As I enter the polling area, I am blinded by the bright red vest of a chubby 65-year-old white man, a beam of light in the otherwise pitch blackness of the basement corners of WU. His eyes command me to approach his check-in table.
He asks for my last name, and I begin to spell it out. I spell it four whole times but he keeps fucking up the spelling and concluding that I am not registered. He offers to register me right here, right now, as is luxury of the early voting period. He asks me to spell my name six more times. He butchers it so badly I end up creating a new identity and registering as a entirely different person. I am ushered on to the next table.
The GOP’s extremely necessary initiatives against the definitely real threat of voter fraud created a hefty line for this next hurdle table. When I finally reach the front of the line, the woman asks me for 5 different forms of ID. I reach into my backpack and muster five out. Driver’s license. Student ID. Fake ID. Credit card. A receipt from Sazón.
She gives a cursory glance at my five different forms, handling them each by each with close examination, and lets out an exasperated sigh. “You’re fucking kidding me, right?” I begin to sweat, my hands clam up and my face goes pale. I’m never going to be able to vote.
“You ordered the fucking grouper from Sazón? You know they basically have to stop the whole line to make that shit?” She sighs again, muttering “Your vote is useless.”
She offers me the ballot, but as I reach for it, she yanks it out of my reach. “Think again you sick fuck. Go vote somewhere else.” She throws my ballot to the ground and steps on it. I pick it up, and as I raise my head to meet her eyes, she sticks out her hand to offer me a crayon in the objectively ugliest shade of yellow in lieu of a pen. “Since you wanted to act childish in the Sazón line,” she explains. I take my ballot and my yellow crayon to the voting booth. I use the crayon to fill in the bubble for the candidate of my choice. I do so with such enthusiasm and vigor that the booth collapses. Down fall the booth, the ballots, the pens, the crayon, and my neighboring voters.

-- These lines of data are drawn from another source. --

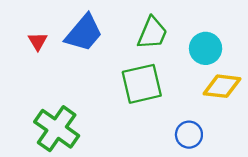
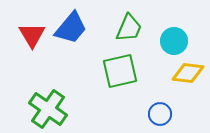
red triangle: (38, 41) -> (32, 35), size x1.6

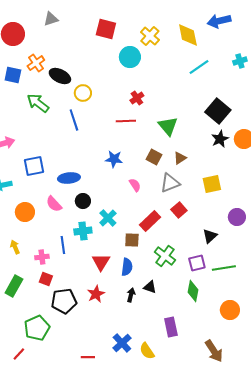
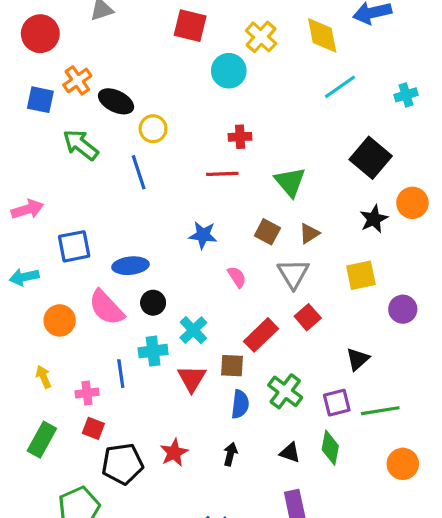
cyan cross: (240, 61) -> (406, 95), moved
red cross: (137, 98) -> (240, 137), turned 32
black star: (220, 139) -> (374, 219), moved
gray triangle: (170, 183) -> (293, 274), turned -40
pink semicircle: (54, 204) -> (106, 308), size x1.4
purple circle: (237, 217) -> (403, 309), moved
red triangle: (101, 262) -> (192, 378), moved
blue semicircle: (127, 267) -> (240, 404), moved
black triangle: (150, 287) -> (290, 453), moved
orange circle: (230, 310) -> (403, 464), moved

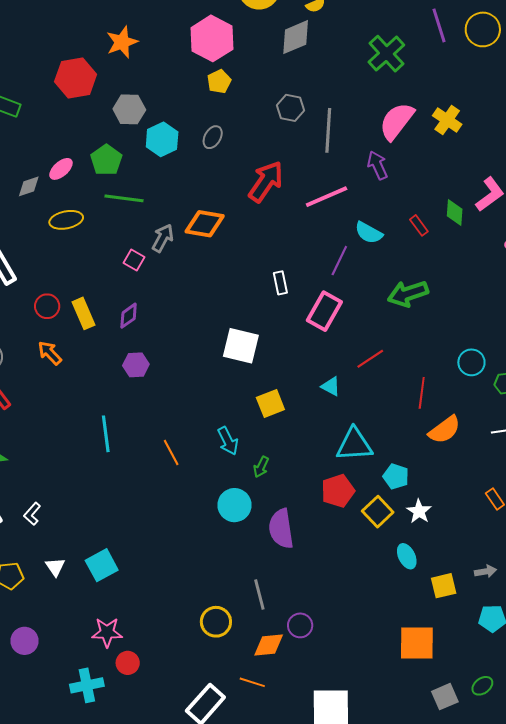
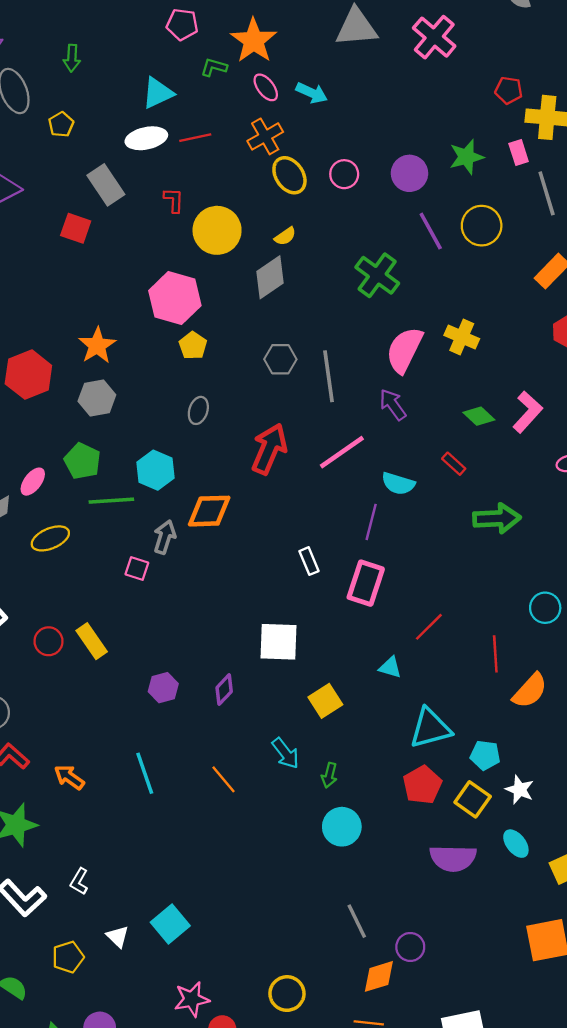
orange star: (122, 42) -> (97, 345), moved
cyan hexagon: (162, 139) -> (155, 470), moved
green diamond: (455, 212) -> (479, 416), moved, turned -40
green arrow: (408, 294) -> (497, 518), moved, turned -153
purple diamond: (129, 316) -> (224, 690), moved
orange arrow: (50, 353) -> (69, 777), moved
cyan circle: (234, 505) -> (342, 827), moved
purple semicircle: (281, 529) -> (453, 858), moved, turned -69
yellow circle: (216, 622) -> (287, 994), moved

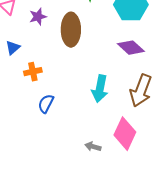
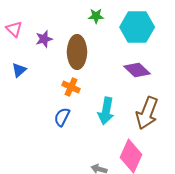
orange cross: (33, 72) -> (71, 87), moved, turned 36
blue semicircle: (46, 104) -> (62, 117), moved

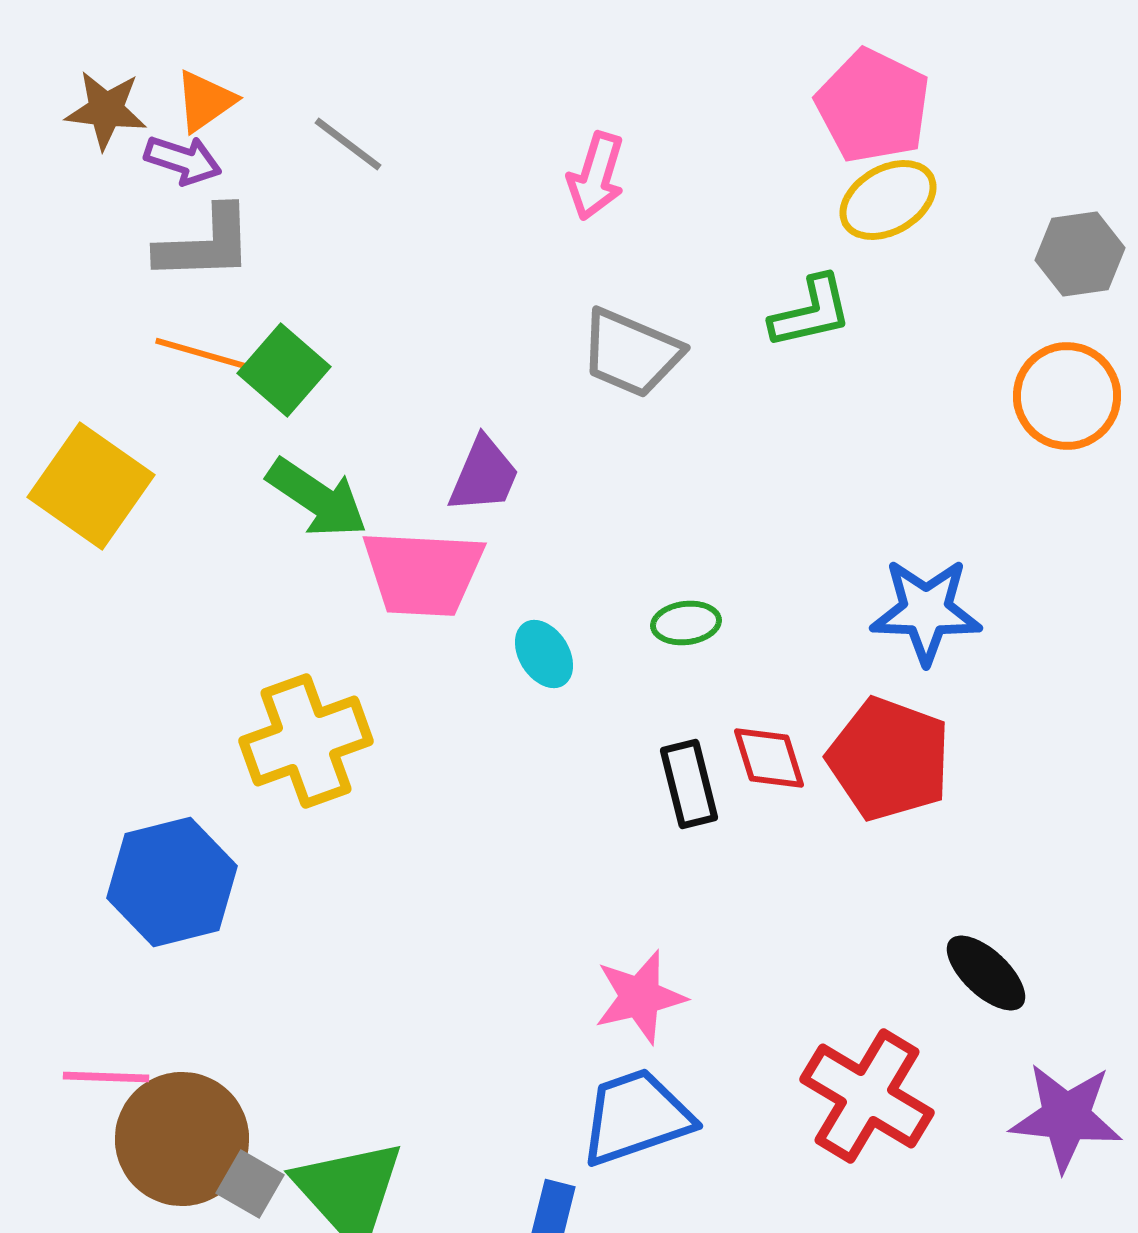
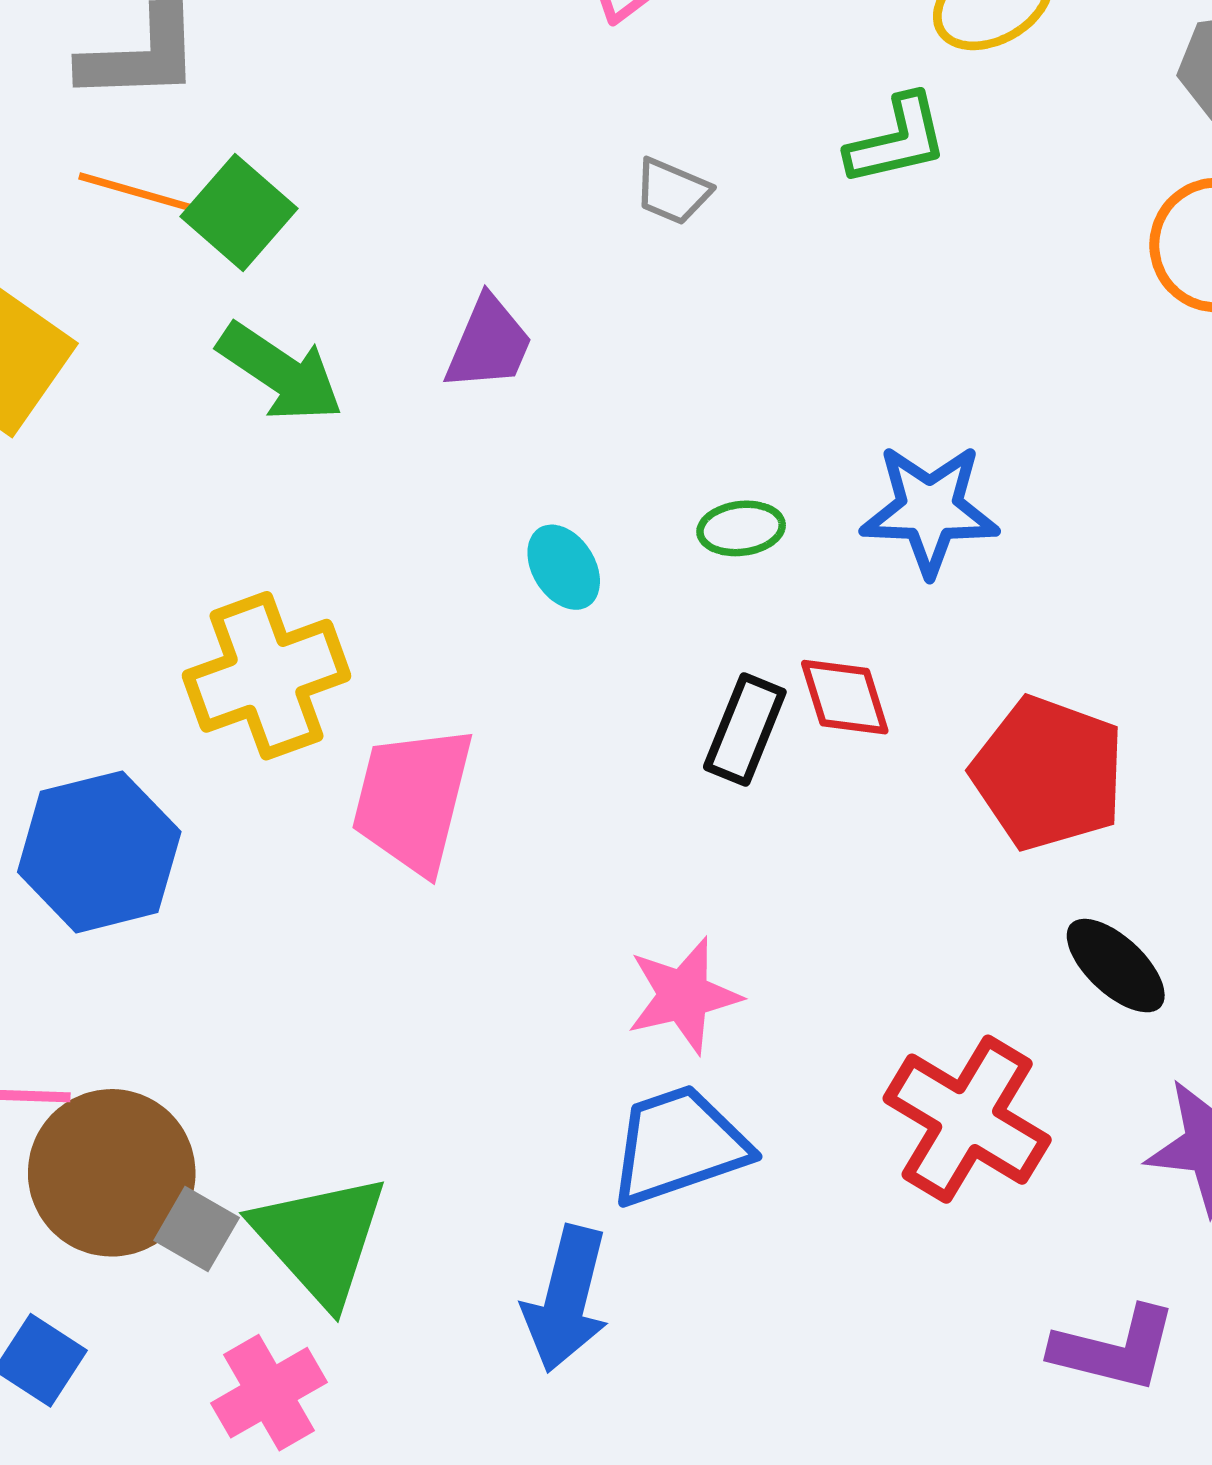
gray trapezoid: (631, 353) -> (672, 191), size x0.6
pink trapezoid: (423, 573) -> (413, 799), moved, turned 101
blue star: (926, 611) -> (930, 510), moved
red pentagon: (889, 759) -> (1048, 773), moved
black rectangle: (689, 784) -> (745, 730), turned 36

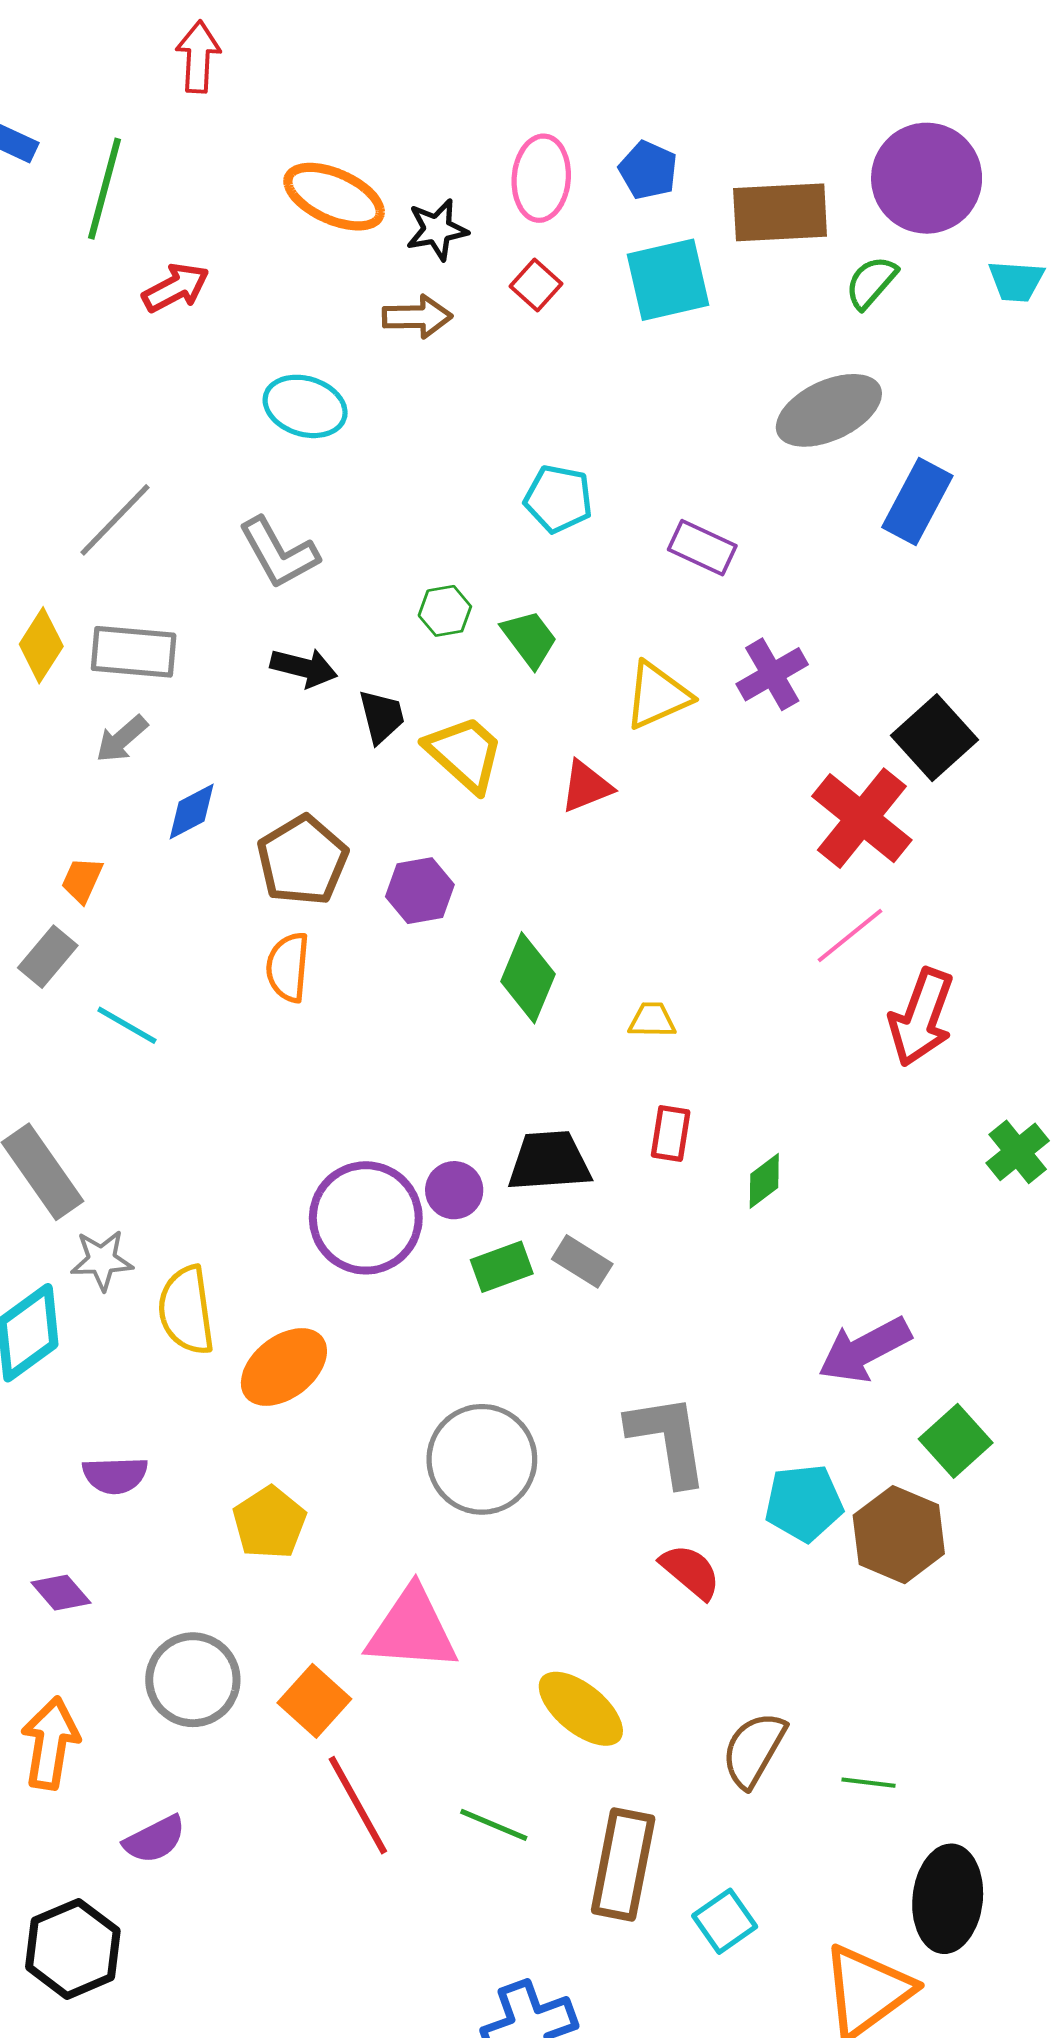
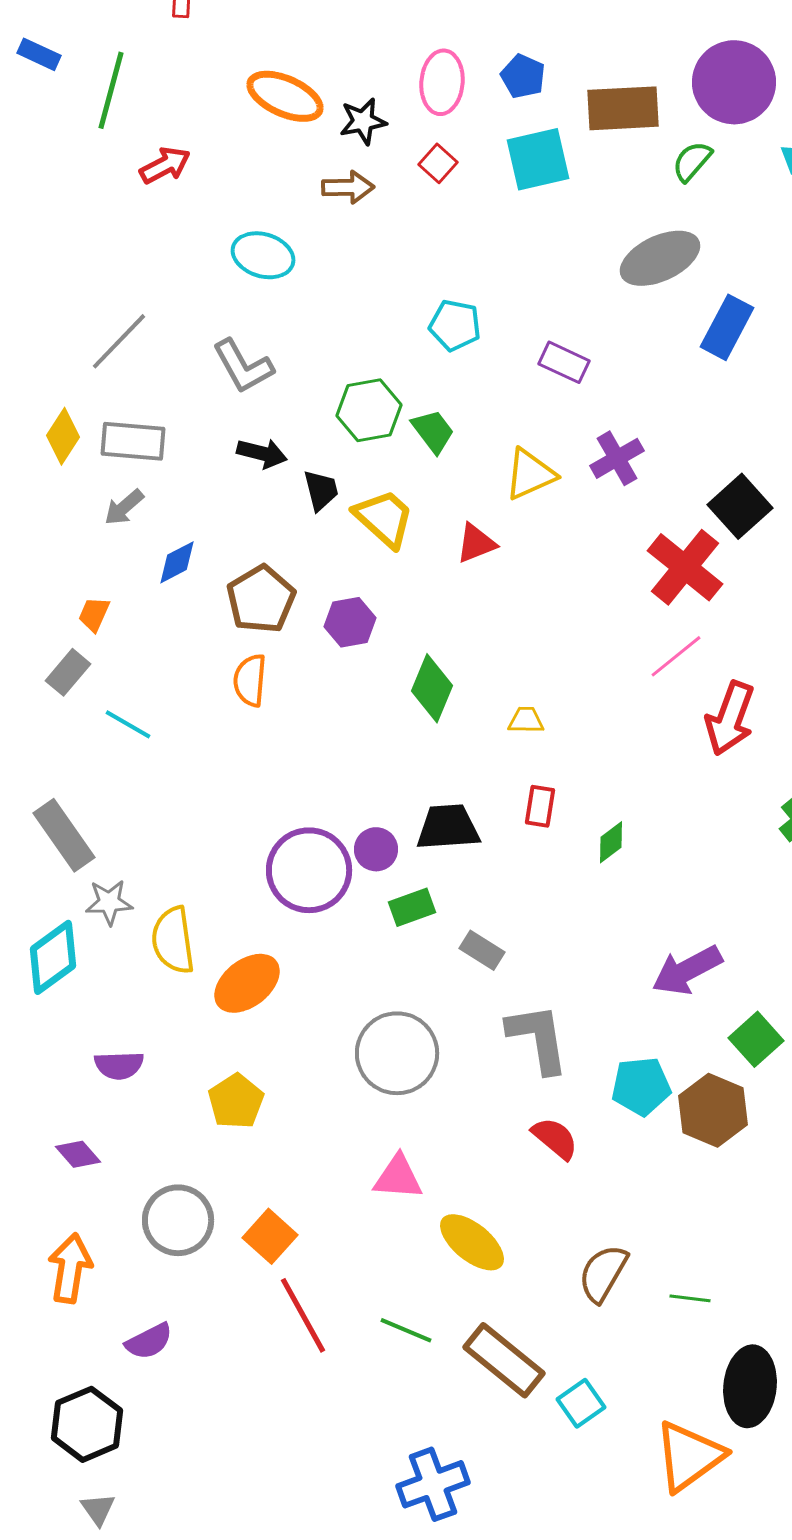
green hexagon: (445, 611) -> (369, 410), size x1.6
gray rectangle: (582, 1261) -> (482, 950), moved
pink triangle: (412, 1630) -> (398, 1177), moved, size x0.7
brown rectangle: (623, 1864) -> (504, 1360), turned -62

The ceiling then collapses. I dig my ballot out from the rubble and brush off the dust. I examine my work. My crayon marking had missed the bubble entirely. Fuck. I reach for the crayon and try to continue to fill out my ballot. As I start the bubble for the last section, the crayon snaps in half. And so does my heart. “This is what democracy looks like?” I weep, my voice cracking with each syllable. My vision is blurred by tears and all the dust from the crash. The national anthem plays softly in the background as I slip my ballot into the ballot box and it disappears into the screams of the shredder.